The latest plans are for the site to return to use for the health sciences with Israel's Sheba Medical Center saying they will occupy up to 25% of a planned 500000 sqft medical research and innovation center.

====Bronzeville Lakefront redevelopment====
In July 2021, the Chicago City Council approved a $3.8 billion redevelopment project for the former site of Michael Reese Hospital, designed by architecture firm Skidmore, Owings & Merrill (SOM).
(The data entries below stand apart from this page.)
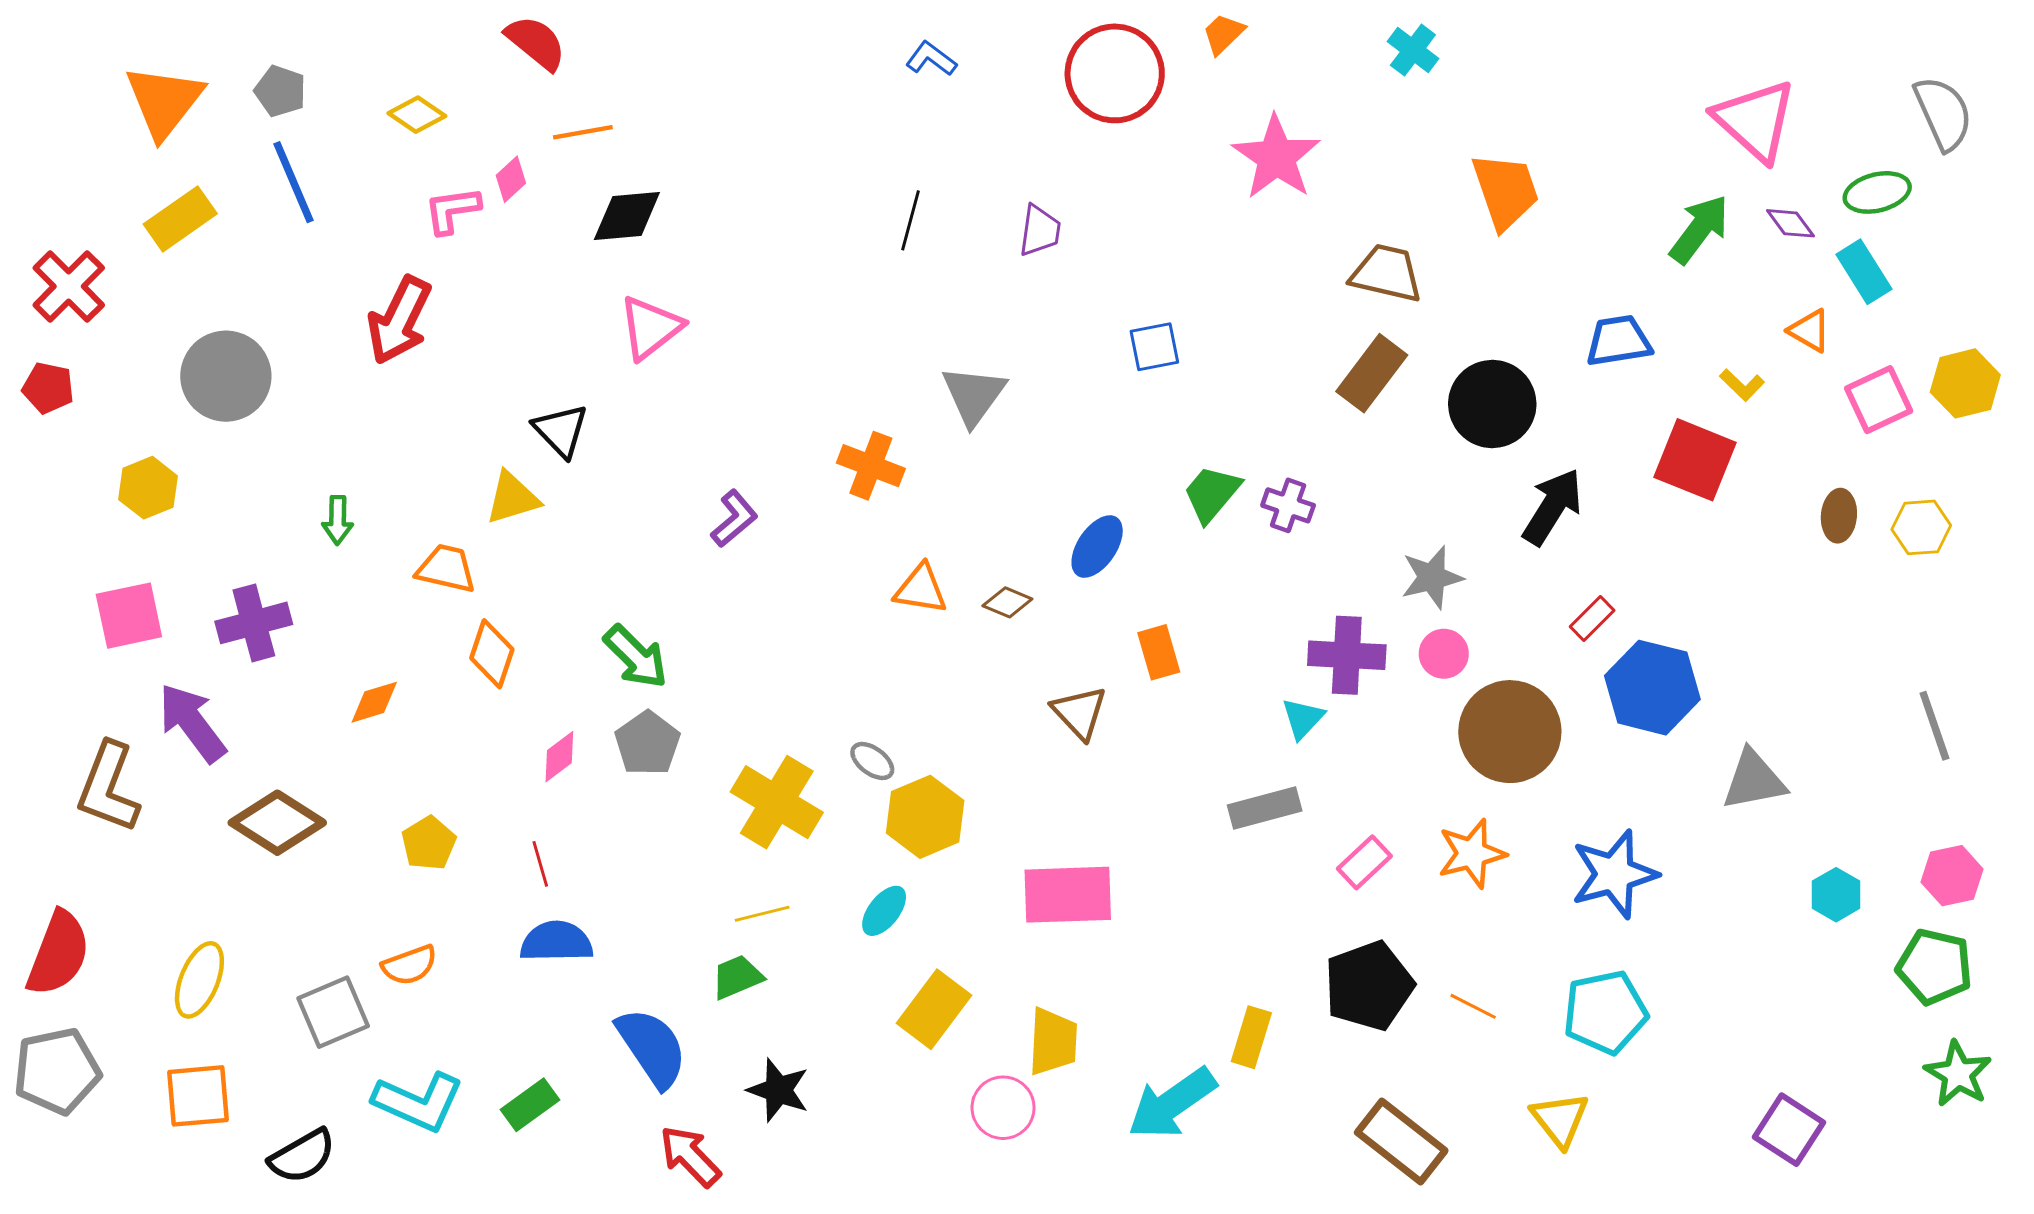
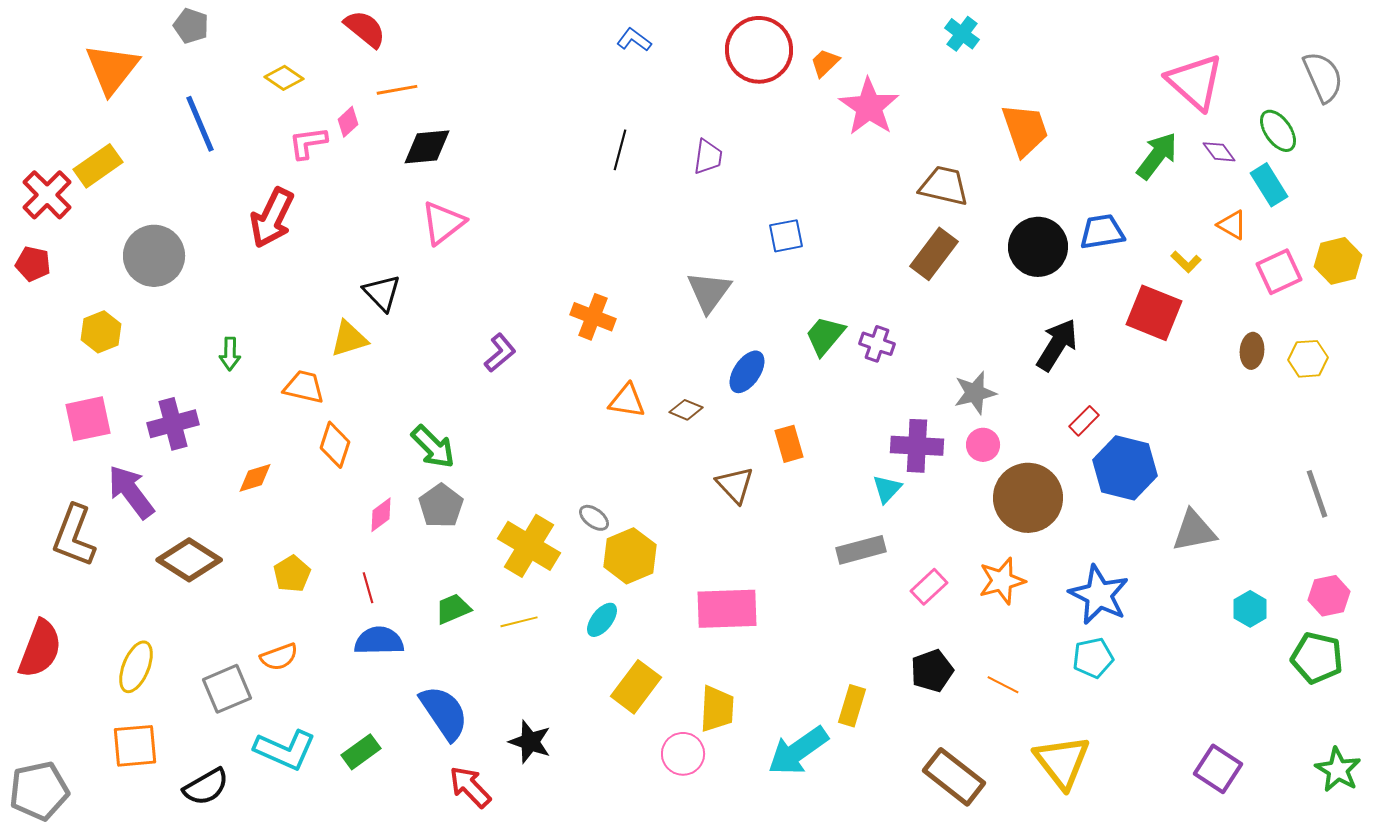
orange trapezoid: (1223, 34) -> (825, 63), moved
gray pentagon: (280, 91) -> (191, 26), moved
green ellipse: (1877, 192) -> (1278, 131), turned 69
yellow rectangle: (180, 219) -> (98, 166), moved
gray triangle: (974, 395) -> (709, 292), moved
black circle: (1492, 404) -> (1038, 247), moved
blue star: (1614, 874) -> (1099, 595), turned -30
green trapezoid: (737, 977) -> (453, 609), moved
black pentagon: (1369, 986) -> (932, 671), size x0.7
cyan pentagon: (1605, 1012) -> (1093, 658), moved, size x0.7
gray pentagon: (57, 1071) -> (39, 791), moved
green star: (1958, 1074) -> (1338, 770), moved
yellow triangle: (1560, 1119) -> (1062, 762), size x1.4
The project, called Bronzeville Lakefront, will be led by Farpoint Development and encompass approximately 8 million square feet of mixed-use space, including 5,000 residential units and 15 million square feet of office and retail space. The redevelopment will occur in two phases: the $500 million first phase, expected to break ground in 2021, will focus on the ARC Innovation Center, senior housing, park space, retail, and infrastructural improvements. The second phase, estimated at $3 billion, is set to begin in 2025 and will complete the development with a mix of office, retail, and residential buildings. The Bronzeville Lakefront project is part of a larger trend of megadevelopments in Chicago aimed at reshaping the city and revitalizing neighborhoods.